Word for word, repeat everything in the records below except the pictures.

--- START ---

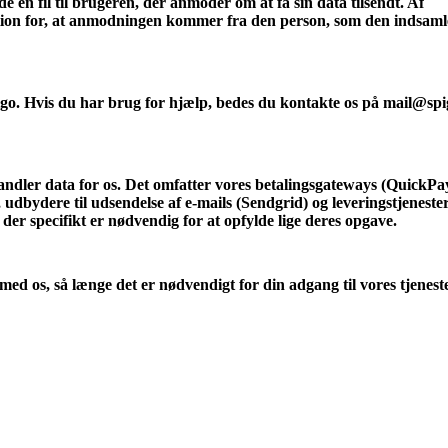
n fil til brugeren, der anmoder om at få sin data tilsendt. Af
ion for, at anmodningen kommer fra den person, som den indsaml
pigo. Hvis du har brug for hjælp, bedes du kontakte os på mail@sp
dler data for os. Det omfatter vores betalingsgateways (QuickPa
dbydere til udsendelse af e-mails (Sendgrid) og leveringstjeneste
r specifikt er nødvendig for at opfylde lige deres opgave.
med os, så længe det er nødvendigt for din adgang til vores tjeneste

--- END ---

**Result**
n fil til brugeren, der anmoder om at få sin data tilsendt. Af
ion for, at anmodningen kommer fra den person, som den indsaml
pigo. Hvis du har brug for hjælp, bedes du kontakte os på mail@sp
dler data for os. Det omfatter vores betalingsgateways (QuickPa
dbydere til udsendelse af e-mails (Sendgrid) og leveringstjeneste
r specifikt er nødvendig for at opfylde lige deres opgave.
med os, så længe det er nødvendigt for din adgang til vores tjeneste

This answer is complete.